As part of this work, SRI researchers compared the metabolic pathways of humans and two other well-understood organisms, Escherichia coli (the bacteria better known as E. coli ) and Arabidopsis thaliana, a small flowering plant widely used as a model organism in plant biology. The researchers were able to identify 35 pathways shared among the three organisms: human, bacteria and plant.
For this work, SRI researchers partnered with researchers at Stanford University and Indiana University-Purdue University of Indianapolis. An article about the group's collective findings, "Computational prediction of human metabolic pathways from the complete human genome," was published in the December 22, 2004 issue of Genome Biology.
About HumanCyc
HumanCyc is part of SRI's BioCyc Database Collection, a group of pathway and genome databases that includes EcoCyc, MetaCyc, and databases for 163 other species; the MetaCyc metabolic pathway database contains data from 350 species.

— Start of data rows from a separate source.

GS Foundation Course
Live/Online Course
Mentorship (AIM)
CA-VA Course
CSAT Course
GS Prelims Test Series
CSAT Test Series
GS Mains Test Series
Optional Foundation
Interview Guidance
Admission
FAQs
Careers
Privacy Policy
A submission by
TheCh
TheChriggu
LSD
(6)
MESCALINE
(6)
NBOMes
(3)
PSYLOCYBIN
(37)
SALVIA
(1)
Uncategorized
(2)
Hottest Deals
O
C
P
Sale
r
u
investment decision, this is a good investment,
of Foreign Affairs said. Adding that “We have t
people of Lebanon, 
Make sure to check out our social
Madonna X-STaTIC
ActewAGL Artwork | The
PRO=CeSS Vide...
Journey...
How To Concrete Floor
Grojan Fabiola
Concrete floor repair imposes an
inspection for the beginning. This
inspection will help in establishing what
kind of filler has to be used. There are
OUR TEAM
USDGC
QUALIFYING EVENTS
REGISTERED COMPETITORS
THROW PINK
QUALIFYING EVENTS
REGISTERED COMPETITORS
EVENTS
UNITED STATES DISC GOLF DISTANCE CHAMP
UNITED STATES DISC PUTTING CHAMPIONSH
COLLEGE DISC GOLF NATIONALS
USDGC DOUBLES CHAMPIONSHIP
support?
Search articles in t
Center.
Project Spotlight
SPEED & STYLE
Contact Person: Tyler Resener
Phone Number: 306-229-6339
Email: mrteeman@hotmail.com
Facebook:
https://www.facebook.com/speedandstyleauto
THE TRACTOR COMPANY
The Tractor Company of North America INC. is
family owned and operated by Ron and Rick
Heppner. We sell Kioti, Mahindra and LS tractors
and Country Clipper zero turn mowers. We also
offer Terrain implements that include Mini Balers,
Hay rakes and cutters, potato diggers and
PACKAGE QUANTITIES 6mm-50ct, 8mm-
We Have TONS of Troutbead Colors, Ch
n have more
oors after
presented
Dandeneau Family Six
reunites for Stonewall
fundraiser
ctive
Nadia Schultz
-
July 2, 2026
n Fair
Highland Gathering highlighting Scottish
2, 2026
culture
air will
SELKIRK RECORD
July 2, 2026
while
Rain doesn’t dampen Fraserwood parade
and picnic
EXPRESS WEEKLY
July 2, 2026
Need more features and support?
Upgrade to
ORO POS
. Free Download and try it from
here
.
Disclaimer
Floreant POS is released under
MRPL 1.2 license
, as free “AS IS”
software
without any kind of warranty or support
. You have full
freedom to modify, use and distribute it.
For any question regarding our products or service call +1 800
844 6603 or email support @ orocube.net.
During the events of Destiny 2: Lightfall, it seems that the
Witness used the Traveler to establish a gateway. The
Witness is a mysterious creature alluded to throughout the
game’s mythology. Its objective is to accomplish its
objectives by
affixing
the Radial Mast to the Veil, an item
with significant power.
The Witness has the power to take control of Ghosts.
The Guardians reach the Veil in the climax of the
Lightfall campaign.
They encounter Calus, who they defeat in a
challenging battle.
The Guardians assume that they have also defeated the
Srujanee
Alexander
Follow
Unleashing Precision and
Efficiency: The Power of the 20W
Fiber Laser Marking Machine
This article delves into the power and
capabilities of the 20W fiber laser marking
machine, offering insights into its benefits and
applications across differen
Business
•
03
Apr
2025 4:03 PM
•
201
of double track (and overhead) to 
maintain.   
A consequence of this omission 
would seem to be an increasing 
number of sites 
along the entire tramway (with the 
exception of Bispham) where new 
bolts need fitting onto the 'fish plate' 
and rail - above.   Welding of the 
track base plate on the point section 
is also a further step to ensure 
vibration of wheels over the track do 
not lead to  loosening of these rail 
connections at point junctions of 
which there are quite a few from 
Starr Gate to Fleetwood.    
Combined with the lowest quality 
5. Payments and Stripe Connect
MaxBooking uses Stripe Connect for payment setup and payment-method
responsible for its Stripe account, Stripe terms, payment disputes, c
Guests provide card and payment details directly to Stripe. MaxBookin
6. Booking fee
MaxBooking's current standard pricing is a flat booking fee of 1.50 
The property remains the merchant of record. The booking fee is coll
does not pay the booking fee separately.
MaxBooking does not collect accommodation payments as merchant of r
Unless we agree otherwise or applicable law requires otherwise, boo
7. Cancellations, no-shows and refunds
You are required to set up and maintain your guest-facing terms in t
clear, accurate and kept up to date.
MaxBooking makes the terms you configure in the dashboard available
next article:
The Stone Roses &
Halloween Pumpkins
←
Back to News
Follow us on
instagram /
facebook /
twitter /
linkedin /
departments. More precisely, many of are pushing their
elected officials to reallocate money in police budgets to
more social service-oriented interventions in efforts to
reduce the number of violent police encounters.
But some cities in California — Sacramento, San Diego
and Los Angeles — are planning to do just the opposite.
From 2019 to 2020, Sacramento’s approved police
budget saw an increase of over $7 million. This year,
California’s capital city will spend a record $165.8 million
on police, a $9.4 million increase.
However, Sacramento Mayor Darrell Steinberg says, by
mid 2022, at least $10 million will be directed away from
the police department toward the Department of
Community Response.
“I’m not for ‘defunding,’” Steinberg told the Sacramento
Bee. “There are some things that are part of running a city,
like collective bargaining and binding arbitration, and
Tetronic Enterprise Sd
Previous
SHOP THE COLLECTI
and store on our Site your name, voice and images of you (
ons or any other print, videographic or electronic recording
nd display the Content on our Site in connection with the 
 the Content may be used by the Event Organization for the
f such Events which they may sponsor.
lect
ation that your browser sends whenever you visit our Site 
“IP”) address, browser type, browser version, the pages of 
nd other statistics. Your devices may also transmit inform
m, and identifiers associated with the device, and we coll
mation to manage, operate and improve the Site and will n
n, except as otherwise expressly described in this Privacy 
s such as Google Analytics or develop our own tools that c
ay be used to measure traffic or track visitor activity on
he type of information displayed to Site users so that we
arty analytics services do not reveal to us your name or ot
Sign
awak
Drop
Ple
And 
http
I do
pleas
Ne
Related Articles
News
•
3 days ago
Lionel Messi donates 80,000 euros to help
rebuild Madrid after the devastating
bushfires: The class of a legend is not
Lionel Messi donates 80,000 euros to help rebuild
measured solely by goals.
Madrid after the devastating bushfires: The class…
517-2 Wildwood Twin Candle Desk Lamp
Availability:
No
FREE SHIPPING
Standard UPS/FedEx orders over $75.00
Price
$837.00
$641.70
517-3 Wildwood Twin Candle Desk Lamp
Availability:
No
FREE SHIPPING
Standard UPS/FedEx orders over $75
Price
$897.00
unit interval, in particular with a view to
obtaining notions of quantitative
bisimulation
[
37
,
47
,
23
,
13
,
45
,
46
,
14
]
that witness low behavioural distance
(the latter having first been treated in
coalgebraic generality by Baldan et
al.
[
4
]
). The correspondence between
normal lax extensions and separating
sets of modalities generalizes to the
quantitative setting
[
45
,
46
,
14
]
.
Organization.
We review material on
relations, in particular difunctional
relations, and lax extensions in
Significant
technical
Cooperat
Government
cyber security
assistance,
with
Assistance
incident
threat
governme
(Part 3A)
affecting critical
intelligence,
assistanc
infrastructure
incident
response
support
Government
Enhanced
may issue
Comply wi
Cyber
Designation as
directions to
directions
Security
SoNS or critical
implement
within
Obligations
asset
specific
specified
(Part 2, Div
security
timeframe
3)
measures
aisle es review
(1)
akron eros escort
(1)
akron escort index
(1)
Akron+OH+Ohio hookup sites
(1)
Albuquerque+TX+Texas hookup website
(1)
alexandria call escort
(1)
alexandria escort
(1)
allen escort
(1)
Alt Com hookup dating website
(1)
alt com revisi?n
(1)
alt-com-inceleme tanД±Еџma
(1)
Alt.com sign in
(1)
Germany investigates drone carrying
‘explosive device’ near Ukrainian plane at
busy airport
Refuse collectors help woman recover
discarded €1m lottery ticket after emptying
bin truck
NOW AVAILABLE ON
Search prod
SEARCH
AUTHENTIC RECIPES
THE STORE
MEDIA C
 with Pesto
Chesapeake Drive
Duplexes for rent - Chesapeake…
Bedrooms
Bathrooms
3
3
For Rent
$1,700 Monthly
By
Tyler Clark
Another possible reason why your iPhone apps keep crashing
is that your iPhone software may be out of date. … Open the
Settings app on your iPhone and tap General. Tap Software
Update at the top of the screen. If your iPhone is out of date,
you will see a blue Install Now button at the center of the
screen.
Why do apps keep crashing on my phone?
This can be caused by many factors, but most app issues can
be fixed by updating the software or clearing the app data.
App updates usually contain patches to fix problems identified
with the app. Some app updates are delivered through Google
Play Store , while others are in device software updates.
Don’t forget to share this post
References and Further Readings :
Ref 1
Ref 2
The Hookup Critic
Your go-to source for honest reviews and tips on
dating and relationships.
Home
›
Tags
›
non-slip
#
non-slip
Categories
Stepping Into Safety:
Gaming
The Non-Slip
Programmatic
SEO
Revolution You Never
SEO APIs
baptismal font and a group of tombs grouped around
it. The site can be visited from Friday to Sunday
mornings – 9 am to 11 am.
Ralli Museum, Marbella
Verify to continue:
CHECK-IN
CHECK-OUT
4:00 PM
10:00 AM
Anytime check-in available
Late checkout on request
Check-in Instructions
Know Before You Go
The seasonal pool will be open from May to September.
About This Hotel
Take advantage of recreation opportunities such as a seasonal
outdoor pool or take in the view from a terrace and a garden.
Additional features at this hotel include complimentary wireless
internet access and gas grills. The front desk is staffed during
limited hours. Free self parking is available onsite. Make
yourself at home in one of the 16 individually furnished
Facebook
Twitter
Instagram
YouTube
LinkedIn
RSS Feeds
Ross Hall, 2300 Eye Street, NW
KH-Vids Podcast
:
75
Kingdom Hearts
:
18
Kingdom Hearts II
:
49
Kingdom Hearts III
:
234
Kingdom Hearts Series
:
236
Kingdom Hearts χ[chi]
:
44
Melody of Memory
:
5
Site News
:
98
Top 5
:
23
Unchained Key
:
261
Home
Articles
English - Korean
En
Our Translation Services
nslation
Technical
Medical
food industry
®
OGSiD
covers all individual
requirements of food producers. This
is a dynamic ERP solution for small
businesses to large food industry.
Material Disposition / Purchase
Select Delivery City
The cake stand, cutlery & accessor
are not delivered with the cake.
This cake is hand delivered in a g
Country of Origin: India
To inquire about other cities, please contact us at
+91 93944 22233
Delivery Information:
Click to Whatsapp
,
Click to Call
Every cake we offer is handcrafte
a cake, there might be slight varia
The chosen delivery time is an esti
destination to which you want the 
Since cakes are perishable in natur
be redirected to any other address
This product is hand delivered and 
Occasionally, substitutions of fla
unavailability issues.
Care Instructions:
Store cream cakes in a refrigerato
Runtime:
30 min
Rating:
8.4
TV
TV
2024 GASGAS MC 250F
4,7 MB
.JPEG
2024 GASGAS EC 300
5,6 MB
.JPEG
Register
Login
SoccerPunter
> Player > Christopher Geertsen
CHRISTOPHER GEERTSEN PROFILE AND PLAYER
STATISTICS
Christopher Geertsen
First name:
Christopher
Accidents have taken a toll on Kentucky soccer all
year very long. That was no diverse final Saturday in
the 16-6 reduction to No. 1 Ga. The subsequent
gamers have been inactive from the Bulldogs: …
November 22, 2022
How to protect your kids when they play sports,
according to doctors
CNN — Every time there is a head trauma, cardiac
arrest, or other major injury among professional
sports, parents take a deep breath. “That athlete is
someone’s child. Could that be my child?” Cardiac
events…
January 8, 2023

Scientists can use BioCyc databases to visualize the layout of genes within a chromosome, a complete biochemical pathway, and the full metabolic map of an organism.
SRI's Pathway software tools combine representation and inference techniques from artificial intelligence with extensive scientific visualization capabilities. The software enables both analysis and web publishing of model-organism databases that integrate genome and pathway information to harness the overwhelming amount of information produced by large-scale genome sequencing efforts.
About SRI's Bioinformatics Research Group
SRI International's Bioinformatics Research Group is a leader in the development of database content and software tools for the bioinformatics field. To date, SRI has licensed Pathway software tools to more than 400 academic and commercial organizations.
About SRI International
Silicon Valley-based SRI International ( www.sri.com ) is one of the world's leading independent research and technology development organizations. Founded as Stanford Research Institute in 1946, SRI has been meeting the strategic needs of clients for almost 60 years. The nonprofit research institute performs client-sponsored research and development for government agencies, commercial businesses and private foundations. In addition to conducting contract R&D, SRI licenses its technologies, forms strategic partnerships and creates spin-off companies.